For wild birds you may find showing these symptoms, the same logic applies. A wild bird sitting on the ground, unable to fly, and straining near its vent may be egg-bound. You can contact a local wildlife rehabilitator in that situation. The guidance for wild birds and pet birds overlaps significantly when it comes to recognizing distress.
At-home monitoring and safe checks you can do today

There are useful things you can observe and record right now that will help you, and any vet you contact, make a better decision. The key is observing carefully without intervening in ways that could cause harm.

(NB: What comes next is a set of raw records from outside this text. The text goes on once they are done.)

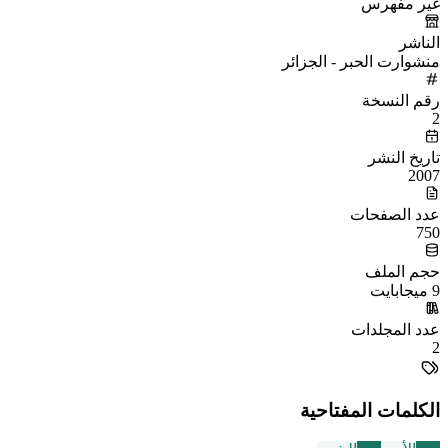
غير مفهرس
الناشر
منشوارت الحبر - الجزائر
رقم النسخة
2
تاريخ النشر
2007
عدد الصفحات
750
حجم الملف
9 ميجابايت
عدد المجلدات
2
الكلمات المفتاحية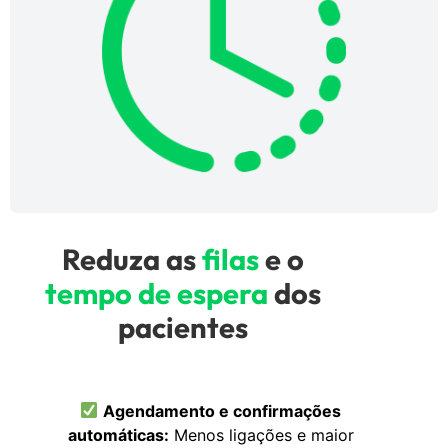
Reduza as
filas
e o
tempo de espera
dos
pacientes
Agendamento e confirmações
automáticas:
Menos ligações e maior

Watch the droppings closely
Normal bird droppings have three components: the solid feces portion, the white or cream-colored urates, and liquid urine. Line the cage tray with white paper or wax paper so you can see them clearly. Note any changes in color (green, yellow, red, or black), consistency (watery, thick, or absent), or volume. A bird that is holding an egg often produces fewer, larger droppings. Bloody droppings or completely absent droppings are red flags.

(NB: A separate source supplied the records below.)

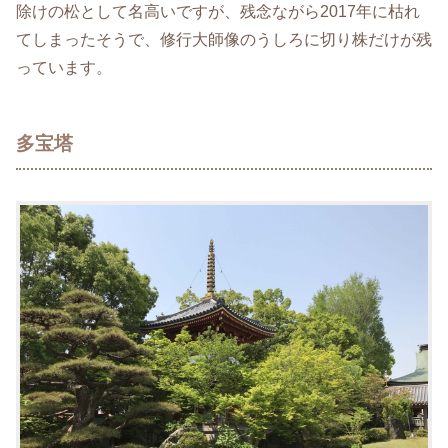
除けの松として名高いですが、残念ながら2017年に枯れ
てしまったそうで、修行大師像のうしろに切り株だけが残
っています。
多宝塔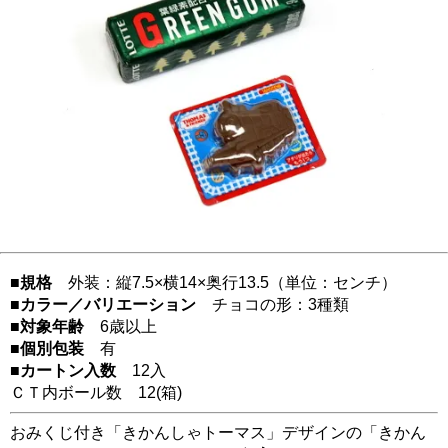
■規格
外装：縦7.5×横14×奥行13.5（単位：センチ）
■カラー／バリエーション
チョコの形：3種類
■対象年齢
6歳以上
■個別包装
有
■カートン入数
12入
ＣＴ内ボール数
12
(箱)
おみくじ付き「きかんしゃトーマス」デザインの「きかん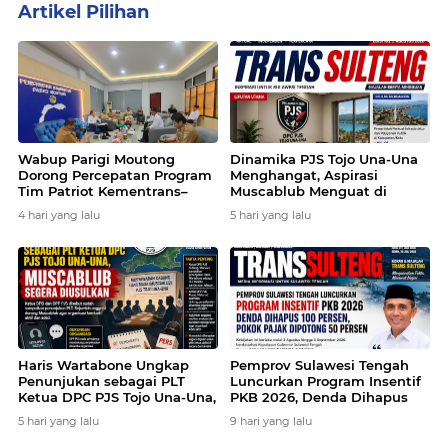
Artikel Pilihan
Wabup Parigi Moutong
Dinamika PJS Tojo Una-Una
Dorong Percepatan Program
Menghangat, Aspirasi
Tim Patriot Kementrans–
Muscablub Menguat di
UNAIR untuk Kembangkan
Tengah Munculnya
4 hari yang lalu
5 hari yang lalu
Potensi Daerah
Penunjukan Plt Ketua
Haris Wartabone Ungkap
Pemprov Sulawesi Tengah
Penunjukan sebagai PLT
Luncurkan Program Insentif
Ketua DPC PJS Tojo Una-Una,
PKB 2026, Denda Dihapus
Muscablub Segera Diusulkan
100 Persen dan Pokok Pajak
5 hari yang lalu
9 hari yang lalu
Dipotong 50 Persen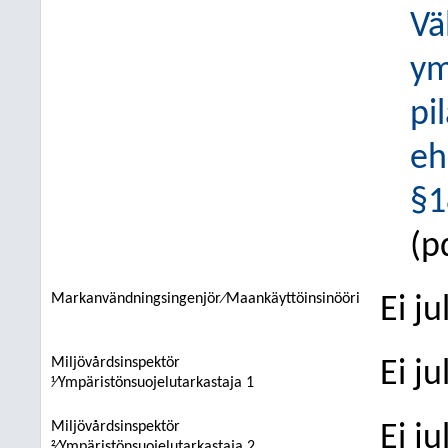
Vä
ym
pi
eh
§1
(p
Markanvändningsingenjör⁄Maankäyttöinsinööri
Ei j
Miljövårdsinspektör
Ei j
1⁄Ympäristönsuojelutarkastaja 1
Miljövårdsinspektör
Ei j
2⁄Ympäristönsuojelutarkastaja 2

Observe posture, movement, and breathing
Watch your bird from a distance without disturbing her. Note whether she is perching normally or sitting on the cage floor. Look at her tail: is it bobbing rhythmically? Is she breathing with her beak open at rest? Is she standing with her feet wider than normal? Write down what you see and how long she has been doing it. If you have been watching for two or more hours and symptoms are not improving, that's useful information for a vet.
Gently feel the abdomen (only if your bird is tame and calm)

If your bird is hand-tame and not distressed, you can gently place your fingertips below the keel bone and feel the lower abdomen. A bird close to laying may feel slightly rounded and firm. A very hard, distended, or painful abdomen, especially one that causes the bird to flinch or vocalize, is more concerning. Do not press hard, do not try to manually move an egg, and stop immediately if the bird shows any sign of pain or distress. Attempting to manipulate a retained egg at home can rupture it and cause a fatal infection.
Track environmental and behavioral triggers
Note how much light the bird is getting each day. Extended photoperiod (more than 12 to 14 hours of light) is a well-documented trigger for egg laying in many species. Also consider whether there are nesting sites available (boxes, dark corners, shredded paper on the cage floor), whether the bird is being petted in ways that mimic mating stimulation, and whether there have been recent diet changes. These factors directly affect the reproductive cycle and are things you can start adjusting now.
When to call an avian vet urgently and what to bring
If your bird has any of the following, contact an avian vet today. Don't wait until morning, and don't try home remedies like steam baths or manually massaging the egg out. Egg binding can become fatal in a matter of hours.
- Straining repeatedly for more than two hours with no egg produced
- Sitting on the cage floor combined with puffed feathers and low energy
- Open-mouth breathing, tail bobbing, or labored respiration at rest
- Blood coming from or near the vent
- Prolapsed tissue visible outside the vent
- Wide-legged stance with obvious abdominal distension
- Complete refusal to eat or drink for more than 12 hours alongside any other symptom
- Sudden behavior change from normal to severely lethargic in a bird you know was in a laying cycle
When you call or arrive at the vet, bring as much information as you can. Vets use a full history to distinguish egg binding from other causes of straining, and diagnostic tools like radiography are often needed to confirm whether an egg is retained and where it is positioned.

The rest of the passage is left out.